Penn State beat No. 15 Virginia Tech and UCF dominated Auburn, but still, the schedule for Michigan’s first six games has been light.

2. Untested on road

All six of Michigan’s games have come at home this season, and even though home court advantage is mitigated by empty arenas, it’s still a test to win on the road.

The Wolverines will have a chance to remedy that stain on their resume on Christmas Day, when they travel to Nebraska. After that, they’ll play at Maryland on New Year’s Eve.

But until a college basketball team plays on the road, it’s hard to really tell what they’re made of.

3. Oakland game

It’s true that a win is a win, but in college hoops, the way teams win also matters, especially when there are so few data points by which to judge teams early in the season.

Any way you slice it, that Oakland game is a blemish for Michigan. Say the Grizzlies were fired up to play an in-state opponent, or that Michigan just had an off game -- either way, it was bad.

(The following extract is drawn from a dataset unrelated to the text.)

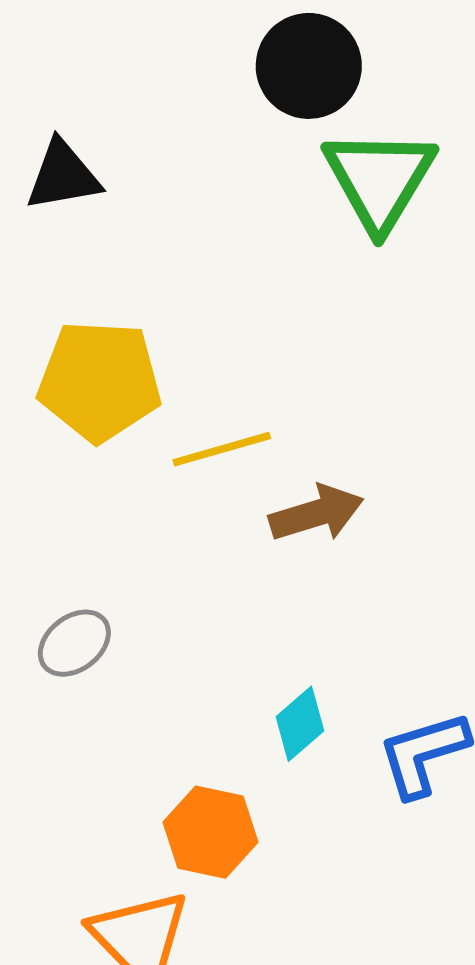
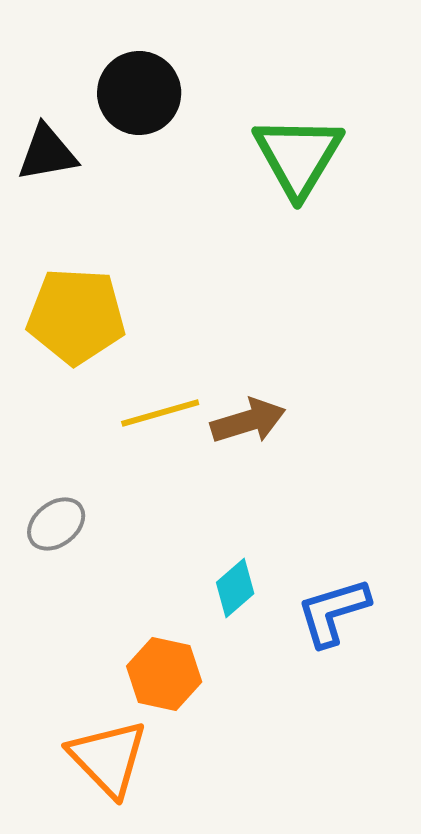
black circle: (309, 66) -> (139, 93), moved
yellow line: (222, 449) -> (160, 413), moved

Before playing Michigan, Oakland lost to Xavier by 52 points, Toledo by 27 points and Bradley by 14 points.

Since taking Michigan to overtime, the Golden Grizzlies have lost to Purdue by 43 points, Oklahoma State by 13 points and Michigan State by 18 points.

Michigan let an 0-7 team that has lost its other six games by an average of 27.8 points come into the Crisler Center and play to a tie for 40 minutes. It’s not damning, but it’s a reason to downgrade the Wolverines this early in the season.